As previously mentioned, Sosa gave a good account of himself and was very game throughout the contest despite being pegged a 15-to-1 betting underdog where most “experts” felt he was being put in way over his head.
“I thought I won the fight,” Sosa said. “I was more active, I was more aggressive, I got better shots in, so I’m disappointed it was a draw.”
“I’m in total shock. I just can’t believe it,” Walters said. “I was in total control of the fight. He was a good fighter, but I was never in any danger. I was never hurt, and I just can’t believe it.”
The main event of the evening turned out to be the worst night of Bryant “By By” Jennings (19-2, 10 KOs) professional career. His opponent, Luis Ortiz of the Cuban national boxing system, was cool, calm and collected while setting up an impressive 7th round knockout victory.
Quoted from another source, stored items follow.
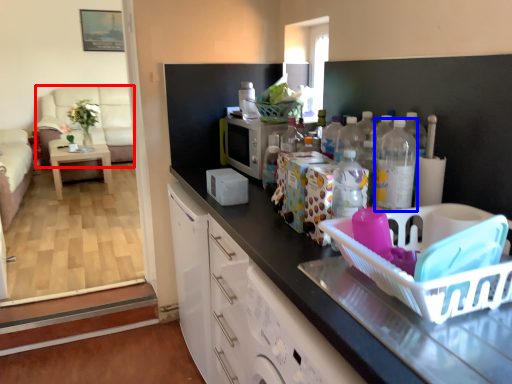 Question: Which point is further to the camera, couch (highlighted by a red box) or bottle (highlighted by a blue box)?

Choices:
 (A) couch
 (B) bottle

Answer: (A) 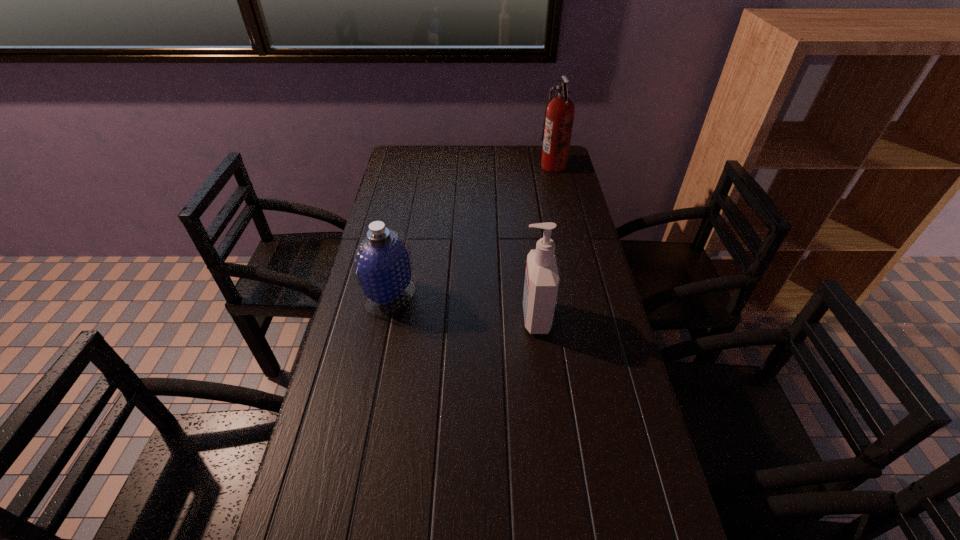 Locate an element on the screen. Image resolution: width=960 pixels, height=540 pixels. the rightmost object is located at coordinates (559, 115).

Identify the location of the farthest object. The image size is (960, 540). (559, 115).

The height and width of the screenshot is (540, 960). In order to click on the taller cleansing agent in this screenshot , I will do `click(541, 284)`.

Locate an element on the screen. This screenshot has width=960, height=540. the right cleansing agent is located at coordinates (541, 284).

This screenshot has height=540, width=960. I want to click on the leftmost object, so click(383, 264).

In order to click on the shorter cleansing agent in this screenshot , I will do `click(383, 264)`.

Find the location of a particular element. This screenshot has height=540, width=960. vacant area located on the front of the farthest object near the operation label is located at coordinates (490, 166).

At what (x,y) coordinates should I click in order to perform the action: click on free space located 0.380m on the front of the farthest object near the operation label. Please return your answer as a coordinate pair (x, y). The image size is (960, 540). Looking at the image, I should click on (448, 166).

The height and width of the screenshot is (540, 960). In order to click on vacant space situated 0.400m on the front of the farthest object near the operation label in this screenshot , I will do `click(444, 166)`.

At what (x,y) coordinates should I click in order to perform the action: click on free spot located on the front label of the second object from left to right. Please return your answer as a coordinate pair (x, y). This screenshot has height=540, width=960. Looking at the image, I should click on (498, 318). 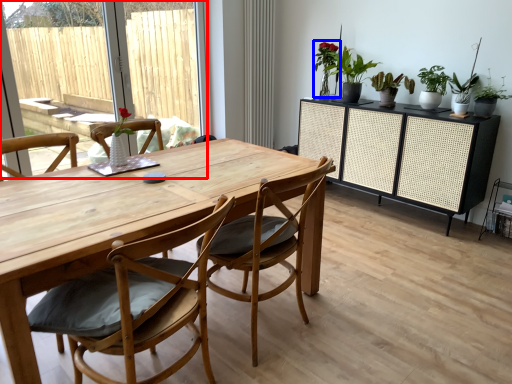 Question: Which of the following is the closest to the observer, window screen (highlighted by a red box) or plant (highlighted by a blue box)?

Choices:
 (A) window screen
 (B) plant

Answer: (A) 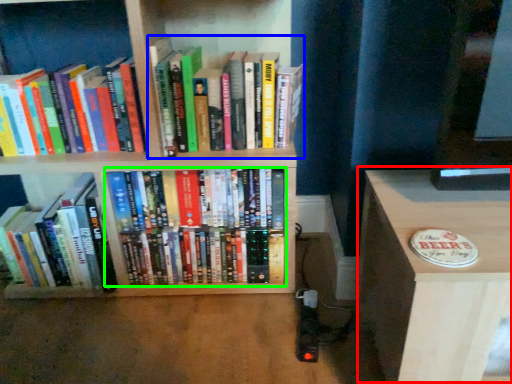 Question: Considering the real-world distances, which object is farthest from table (highlighted by a red box)? book (highlighted by a blue box) or book (highlighted by a green box)?

Choices:
 (A) book
 (B) book

Answer: (A) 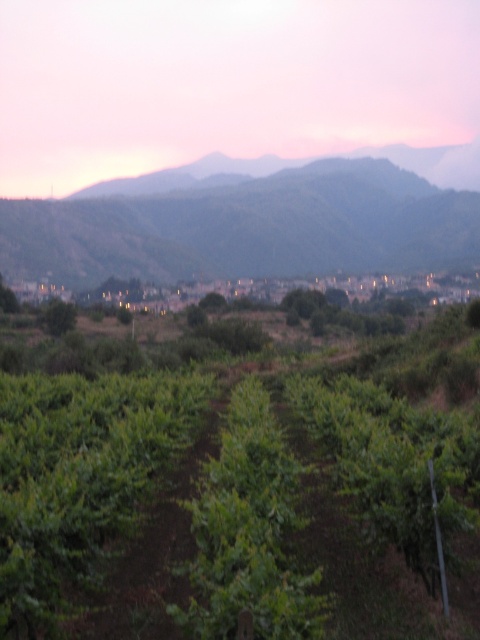 You are standing at the origin point of the image coordinate system. You want to walk towards the green leafy vineyard at center. In which direction should you go?

The green leafy vineyard at center is located at coordinate point (241, 483). Since the origin is at the bottom left corner, you should move towards the right and slightly upwards to reach it.

You are standing in the middle of the vineyard and want to walk towards the hillside. Which direction should you head to reach the green leafy hillside at center from the green leafy vineyard at center?

Since the green leafy vineyard at center is positioned on the right side of the green leafy hillside at center, you should head to the left to reach the green leafy hillside at center from the green leafy vineyard at center. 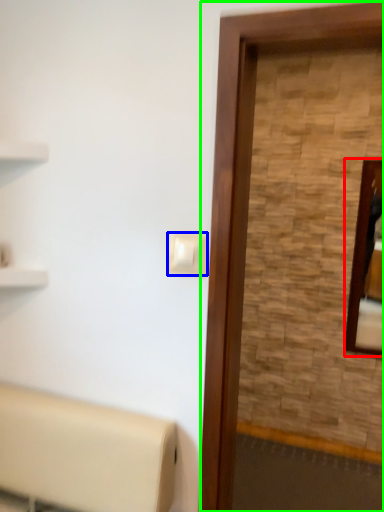 Question: Considering the real-world distances, which object is farthest from mirror (highlighted by a red box)? light switch (highlighted by a blue box) or screen door (highlighted by a green box)?

Choices:
 (A) light switch
 (B) screen door

Answer: (A) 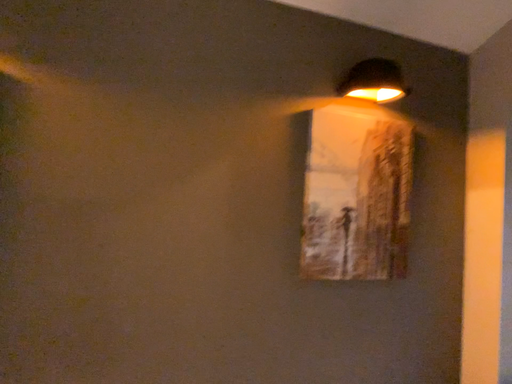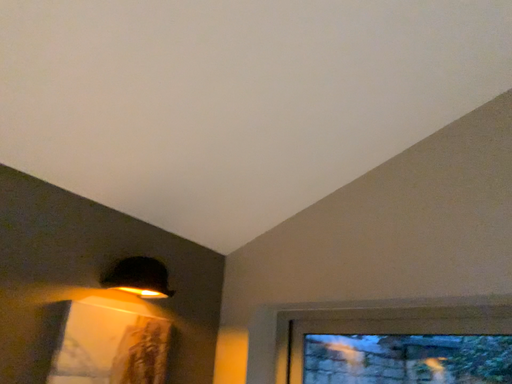 Question: Which way did the camera rotate in the video?

Choices:
 (A) rotated downward
 (B) rotated upward

Answer: (B) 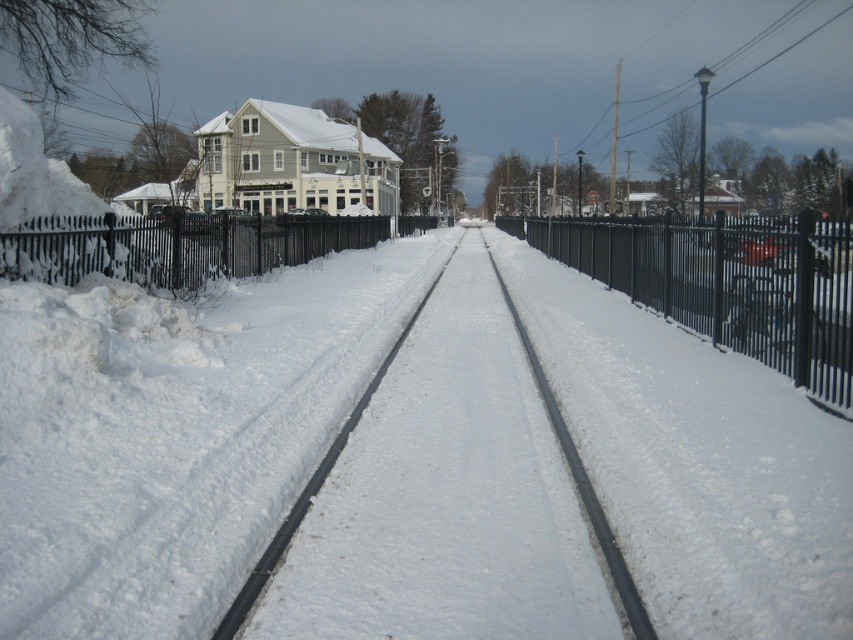 Does snow-covered metal tracks at center come behind black metal fence at center?

No, it is in front of black metal fence at center.

Does point (434, 486) lie in front of point (824, 260)?

That is True.

Describe the element at coordinates (447, 497) in the screenshot. I see `snow-covered metal tracks at center` at that location.

Identify the location of snow-covered metal tracks at center. (447, 497).

Can you confirm if snow-covered metal tracks at center is positioned above black wrought iron fence at left?

Actually, snow-covered metal tracks at center is below black wrought iron fence at left.

This screenshot has height=640, width=853. What do you see at coordinates (447, 497) in the screenshot?
I see `snow-covered metal tracks at center` at bounding box center [447, 497].

Where is `snow-covered metal tracks at center`? The image size is (853, 640). snow-covered metal tracks at center is located at coordinates (447, 497).

You are a GUI agent. You are given a task and a screenshot of the screen. Output one action in this format:
    pyautogui.click(x=<x>, y=<y>)
    Task: Click on the black metal fence at center
    The image size is (853, 640).
    Given the screenshot: What is the action you would take?
    pyautogui.click(x=726, y=282)

Is black metal fence at center shorter than black wrought iron fence at left?

No, black metal fence at center is not shorter than black wrought iron fence at left.

Describe the element at coordinates (726, 282) in the screenshot. I see `black metal fence at center` at that location.

The width and height of the screenshot is (853, 640). Identify the location of black metal fence at center. (726, 282). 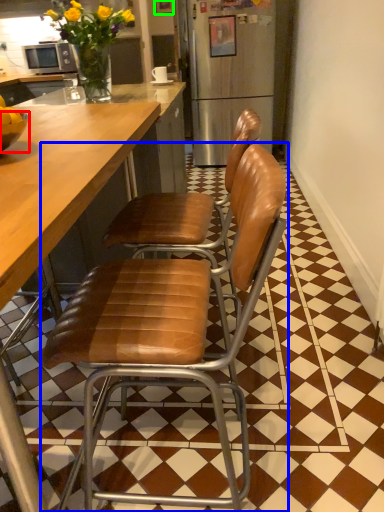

Ortiz waisted no time getting busy, hammering the North Philly native with pin-point accurate punched. Jennings was wobbled on multiple occasions, but showed the heart of a lion and fought on.
Most of the fight was spent in the proverbial phone booth. The fighters stood in the middle of the ring, cranium-to-cranium, exchanging hard punches at close range.
The uppercut out of Ortiz southpaw stance was the most effective weapon as he caught Jennings continuously leaning in. He is very nimble for a big man – and his fancy foot work set up the end of the fight as a quick slide step gave an opponent to connect with a huge left uppercut which sent Jennings to the canvas for the first time as a professional.
Jennings miraculously beat the count and continued to fight – but Ortiz stayed on the attack leaving referee Richard Pakozdi no option but to stop the fight.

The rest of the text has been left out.